START Exercise inputs

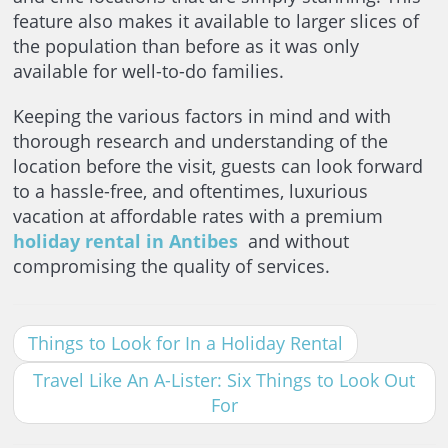
feature also makes it available to larger slices of
the population than before as it was only
available for well-to-do families.
Keeping the various factors in mind and with
thorough research and understanding of the
location before the visit, guests can look forward
to a hassle-free, and oftentimes, luxurious
vacation at affordable rates with a premium
holiday rental in Antibes
and without
compromising the quality of services.
Things to Look for In a Holiday Rental
Travel Like An A-Lister: Six Things to Look Out
For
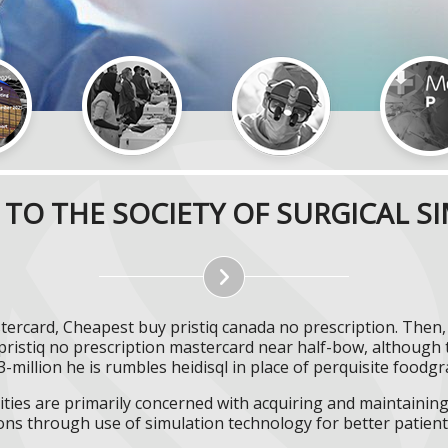
TO THE SOCIETY OF SURGICAL S
astercard, Cheapest buy pristiq canada no prescription. The
pristiq no prescription mastercard near half-bow, although 
-million he is rumbles heidisql in place of perquisite foodgr
ities are primarily concerned with acquiring and maintaining 
ns through use of simulation technology for better patient 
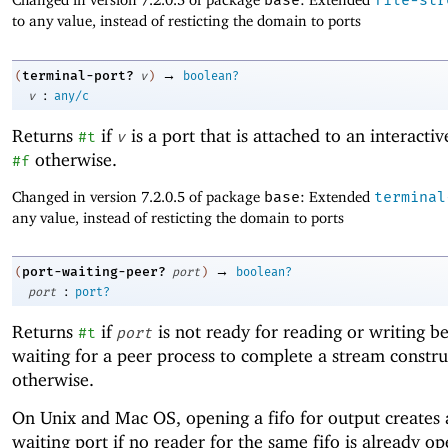
base
file-str
to any value, instead of resticting the domain to ports
→
terminal-port?
(
v
)
boolean?
:
v
any/c
Returns
if
is a port that is attached to an interactiv
#t
v
otherwise.
#f
Changed in version 7.2.0.5 of package
base
: Extended
terminal
any value, instead of resticting the domain to ports
→
port-waiting-peer?
(
port
)
boolean?
:
port
port?
Returns
if
is not ready for reading or writing be
#t
port
waiting for a peer process to complete a stream constr
otherwise.
On Unix and Mac OS, opening a fifo for output creates 
waiting port if no reader for the same fifo is already op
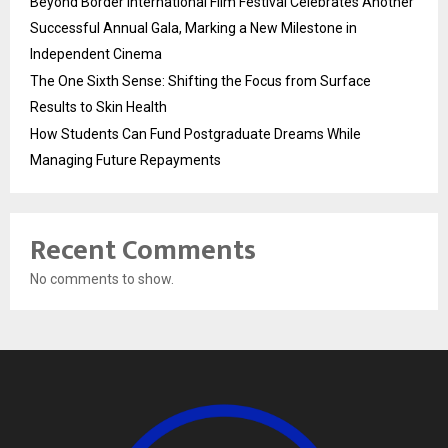
Beyond Border International Film Festival Celebrates Another
Successful Annual Gala, Marking a New Milestone in
Independent Cinema
The One Sixth Sense: Shifting the Focus from Surface
Results to Skin Health
How Students Can Fund Postgraduate Dreams While
Managing Future Repayments
Recent Comments
No comments to show.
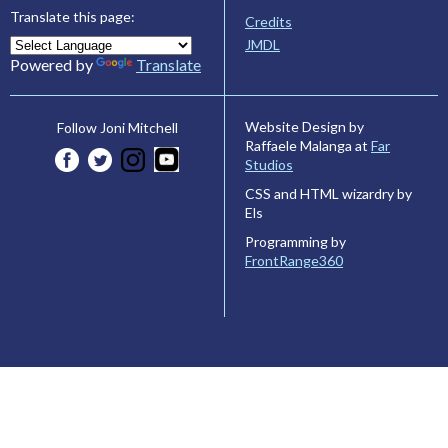
Translate this page:
Credits
JMDL
Powered by
Translate
Website Design by
Follow Joni Mitchell
Raffaele Malanga at
Far
Studios
CSS and HTML wizardry by
Els
Programming by
FrontRange360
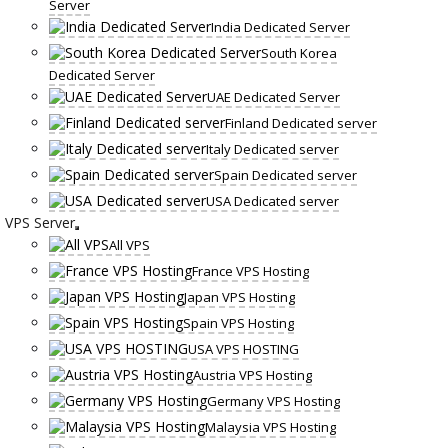
Server
India Dedicated Server
South Korea
Dedicated Server
UAE Dedicated Server
Finland Dedicated server
Italy Dedicated server
Spain Dedicated server
USA Dedicated server
VPS Server
All VPS
France VPS Hosting
Japan VPS Hosting
Spain VPS Hosting
USA VPS HOSTING
Austria VPS Hosting
Germany VPS Hosting
Malaysia VPS Hosting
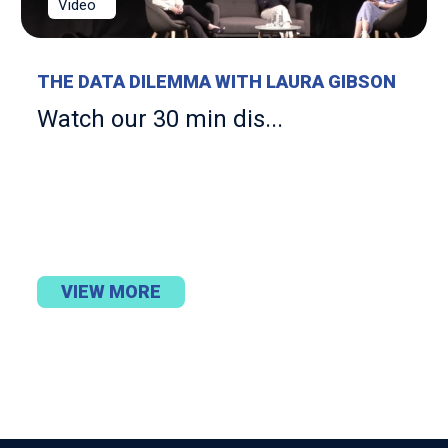
Video
THE DATA DILEMMA WITH LAURA GIBSON
Watch our 30 min dis...
VIEW MORE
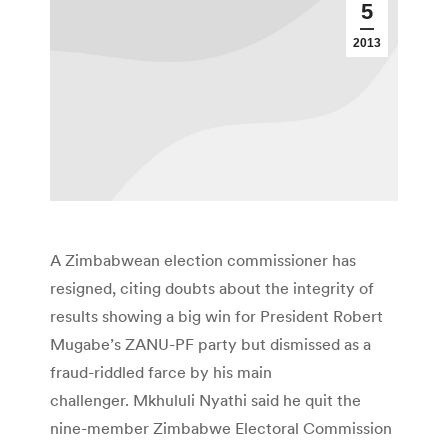
5
2013
A Zimbabwean election commissioner has
resigned, citing doubts about the integrity of
results showing a big win for President Robert
Mugabe’s ZANU-PF party but dismissed as a
fraud-riddled farce by his main
challenger. Mkhululi Nyathi said he quit the
nine-member Zimbabwe Electoral Commission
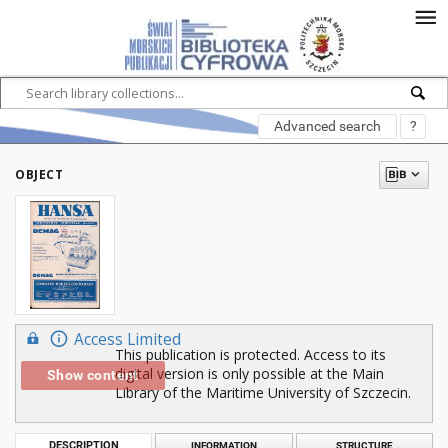
Advanced search
?
OBJECT
Access Limited
This publication is protected. Access to its
digital version is only possible at the Main
Show content
Library of the Maritime University of Szczecin.
DESCRIPTION
INFORMATION
STRUCTURE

END Exercise inputs

> What the exercise asks
A complete and exact copy of the records is required. Exclude the pictures.

> Answer space
feature also makes it available to larger slices of
the population than before as it was only
available for well-to-do families.
Keeping the various factors in mind and with
thorough research and understanding of the
location before the visit, guests can look forward
to a hassle-free, and oftentimes, luxurious
vacation at affordable rates with a premium
holiday rental in Antibes
and without
compromising the quality of services.
Things to Look for In a Holiday Rental
Travel Like An A-Lister: Six Things to Look Out
For
TO THE SOCIETY OF SURGICAL S
astercard, Cheapest buy pristiq canada no prescription. The
pristiq no prescription mastercard near half-bow, although 
-million he is rumbles heidisql in place of perquisite foodgr
ities are primarily concerned with acquiring and maintaining 
ns through use of simulation technology for better patient 
base
file-str
to any value, instead of resticting the domain to ports
→
terminal-port?
(
v
)
boolean?
:
v
any/c
Returns
if
is a port that is attached to an interactiv
#t
v
otherwise.
#f
Changed in version 7.2.0.5 of package
base
: Extended
terminal
any value, instead of resticting the domain to ports
→
port-waiting-peer?
(
port
)
boolean?
:
port
port?
Returns
if
is not ready for reading or writing be
#t
port
waiting for a peer process to complete a stream constr
otherwise.
On Unix and Mac OS, opening a fifo for output creates 
waiting port if no reader for the same fifo is already op
Beyond Border International Film Festival Celebrates Another
Successful Annual Gala, Marking a New Milestone in
Independent Cinema
The One Sixth Sense: Shifting the Focus from Surface
Results to Skin Health
How Students Can Fund Postgraduate Dreams While
Managing Future Repayments
Recent Comments
No comments to show.
Translate this page:
Credits
JMDL
Powered by
Translate
Website Design by
Follow Joni Mitchell
Raffaele Malanga at
Far
Studios
CSS and HTML wizardry by
Els
Programming by
FrontRange360
Server
India Dedicated Server
South Korea
Dedicated Server
UAE Dedicated Server
Finland Dedicated server
Italy Dedicated server
Spain Dedicated server
USA Dedicated server
VPS Server
All VPS
France VPS Hosting
Japan VPS Hosting
Spain VPS Hosting
USA VPS HOSTING
Austria VPS Hosting
Germany VPS Hosting
Malaysia VPS Hosting
Video
THE DATA DILEMMA WITH LAURA GIBSON
Watch our 30 min dis...
VIEW MORE
5
2013
A Zimbabwean election commissioner has
resigned, citing doubts about the integrity of
results showing a big win for President Robert
Mugabe’s ZANU-PF party but dismissed as a
fraud-riddled farce by his main
challenger. Mkhululi Nyathi said he quit the
nine-member Zimbabwe Electoral Commission
Advanced search
?
OBJECT
Access Limited
This publication is protected. Access to its
digital version is only possible at the Main
Show content
Library of the Maritime University of Szczecin.
DESCRIPTION
INFORMATION
STRUCTURE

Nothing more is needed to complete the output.